Miller ran for the House of Commons of Canada for the Conservative Party in the 1935 federal election, but lost to Howard Winkler of the Liberal Party by 520 votes, in the riding of Lisgar.
He was first elected to the Manitoba legislature in the 1936 provincial election. A Conservative, he defeated Liberal-Progressive J.J. Enns by 358 votes in the constituency of Morden and Rhineland.
In 1940, the governing Liberal-Progressives formed an all-party coalition government with the Conservatives, CCF and Social Credit. Miller was re-elected in the 1941 election as a coalition Conservative, defeating three other pro-coalition candidates.
In early 1945, Miller resigned his seat to run for the Canadian House of Commons in the 1945 federal election. He again lost to Howard Winkler, this time by 295 votes.
The Morden & Rhineland seat had not been filled by the time of the 1945 provincial election, which allowed Miller to declare his candidacy for the constituency again. Still running as a coalition Conservative, he defeated coalition Liberal-Progressive J.R. Walkof by a narrow margin. In the 1949 provincial election, he was returned without opposition for the redistributed constituency of Rhineland.
When Douglas Campbell became Premier on December 14, 1948, he appointed Miller as his Provincial Secretary. Miller retained this position until February 14, 1950, when he resigned to become Speaker of the Assembly.

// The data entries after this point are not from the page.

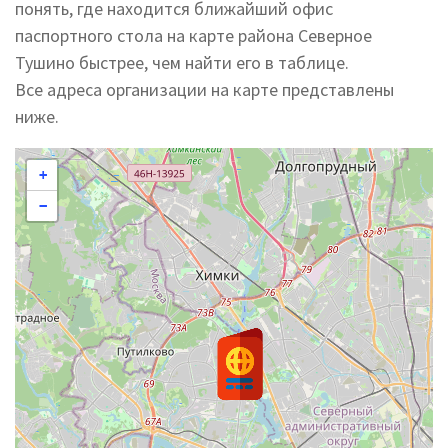
понять, где находится ближайший офис
паспортного стола на карте района Северное
Тушино быстрее, чем найти его в таблице.
Все адреса организации на карте представлены
ниже.
+
−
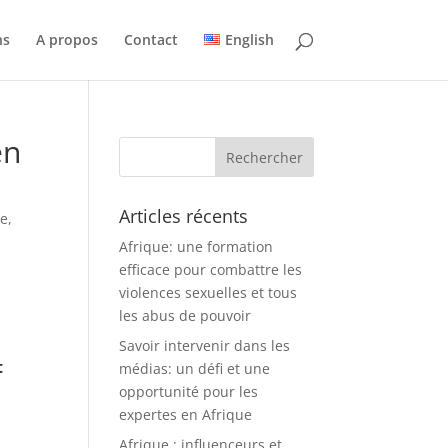
ns
A propos
Contact
English
en
Articles récents
te
,
Afrique: une formation
efficace pour combattre les
violences sexuelles et tous
les abus de pouvoir
Savoir intervenir dans les
t
médias: un défi et une
opportunité pour les
expertes en Afrique
Afrique : influenceurs et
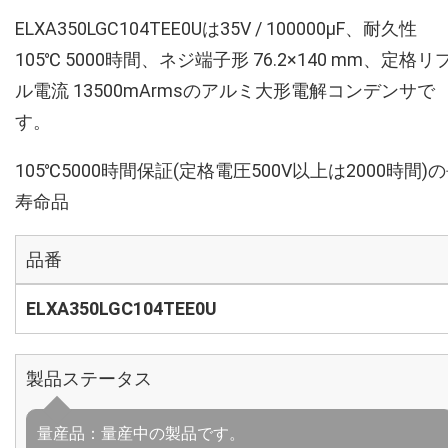
ELXA350LGC104TEE0Uは35V / 100000µF、耐久性
105℃ 5000時間、ネジ端子形 76.2×140 mm、定格リ
ル電流 13500mArmsのアルミ大形電解コンデンサで
す。
105℃5000時間保証(定格電圧500V以上は2000時間)
寿命品
品番
ELXA350LGC104TEE0U
製品ステータス
量産品：量産中の製品です。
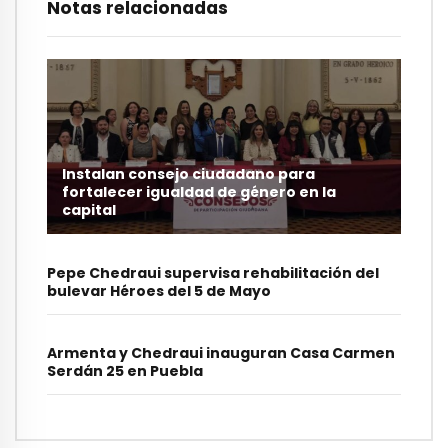
Notas relacionadas
Instalan consejo ciudadano para
fortalecer igualdad de género en la
capital
Pepe Chedraui supervisa rehabilitación del
bulevar Héroes del 5 de Mayo
Armenta y Chedraui inauguran Casa Carmen
Serdán 25 en Puebla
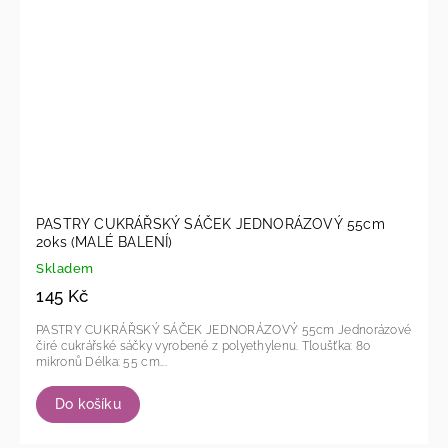
PASTRY CUKRÁŘSKÝ SÁČEK JEDNORÁZOVÝ 55cm
20ks (MALÉ BALENÍ)
Skladem
145 Kč
PASTRY CUKRÁŘSKÝ SÁČEK JEDNORÁZOVÝ 55cm Jednorázové
čiré cukrářské sáčky vyrobené z polyethylenu. Tloušťka: 80
mikronů Délka: 55 cm...
Do košíku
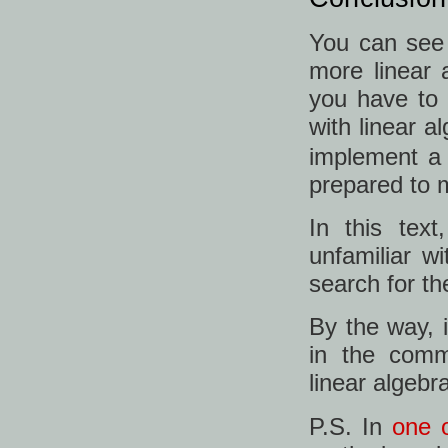
You can see 
more linear 
you have to 
with linear a
implement a 
prepared to m
In this tex
unfamiliar wi
search for t
By the way, 
in the comm
linear algebr
P.S. In
one o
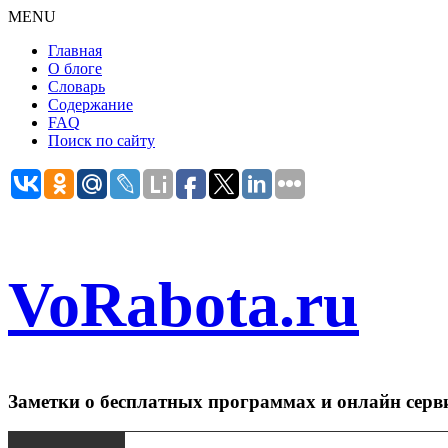
MENU
Главная
О блоге
Словарь
Содержание
FAQ
Поиск по сайту
VoRabota.ru
Заметки о бесплатных программах и онлайн серв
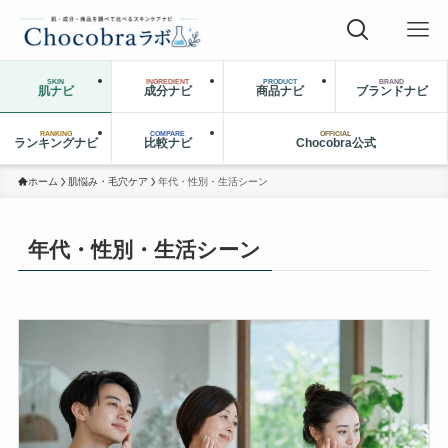
SKIN
INGREDIENT
PRODUCT
BRAND
肌ナビ
成分ナビ
商品ナビ
ブランドナビ
RANKING
COMPARE
OFFICIAL
ランキングナビ
比較ナビ
Chocobra公式
ホーム
肌悩み・毛穴ケア
年代・性別・生活シーン
年代・性別・生活シーン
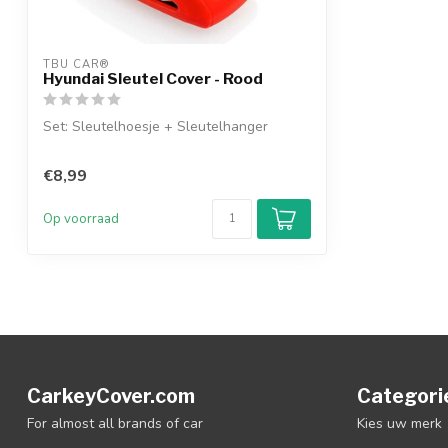
TBU CAR®
Hyundai Sleutel Cover - Rood
Set: Sleutelhoesje + Sleutelhanger
€8,99
Op voorraad
CarkeyCover.com
Categori
For almost all brands of car
Kies uw merk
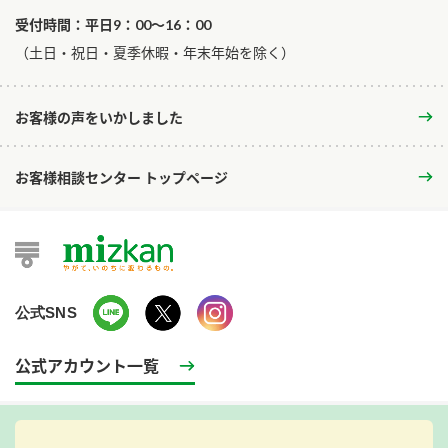
受付時間：平日9：00～16：00
​（土日・祝日・夏季休暇・年末年始を除く）
お客様の声をいかしました
お客様相談センター トップページ
公式SNS
公式アカウント一覧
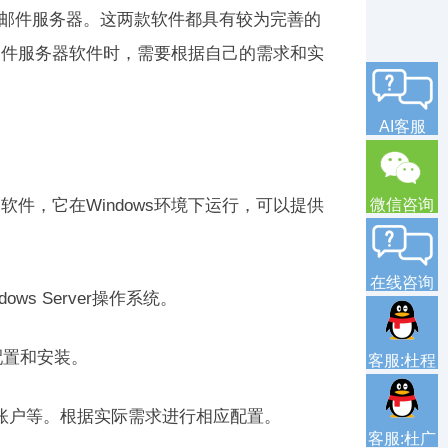
lEnable邮件服务器。这两款软件都具有较为完善的
邮件服务器软件时，需要根据自己的需求和实
AI客服
微信咨询
件服务器软件，它在Windows环境下运行，可以提供
在线咨询
s Server操作系统。
进行配置和安装。
客服:杜程
用户账户等。根据实际需求进行相应配置。
客服:杜广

The Progressive Conservative Party left the coalition government in the summer of 1950, to sit on the opposition benches. Though he had been known as a strongly partisan MLA, Miller opposed this opposition and left the Progressive Conservatives to sit with the Liberal-Progressives. He resigned as Speaker on August 15, 1950, and was re-appointed to cabinet the following day as Minister of Education.[1]
Miller was easily re-elected as a Liberal-Progressive in the 1953 election, defeating his Social Credit and Progressive Conservative opponents by a significant margin. He was again returned in the 1958 election, which saw the defeat of the Campbell government as Dufferin Roblin's Progressive Conservatives were able to form a minority administration. Miller formally resigned his cabinet position on June 30, 1958.
Miller was re-elected in the 1959 provincial election, defeating Progressive Conservative Leo Reckseidler by the reduced margin of 186 votes. He died later in the year.
Notwithstanding their name, Manitoba's Liberal-Progressives were to the right of the Progressive Conservatives, and governed the province in a conservative manner. Miller was a conservative figure in the Education portfolio, and regularly opposed calls for expanded school board areas. In 1956, he rejected outright a proposal for student loans.
Miller was considered to be one of the most dramatic speakers in the legislature, and regularly sparred with CCF leader Lloyd Stinson.
A school was named in his honour in the town of Altona, Manitoba, called W.C. Miller Collegiate.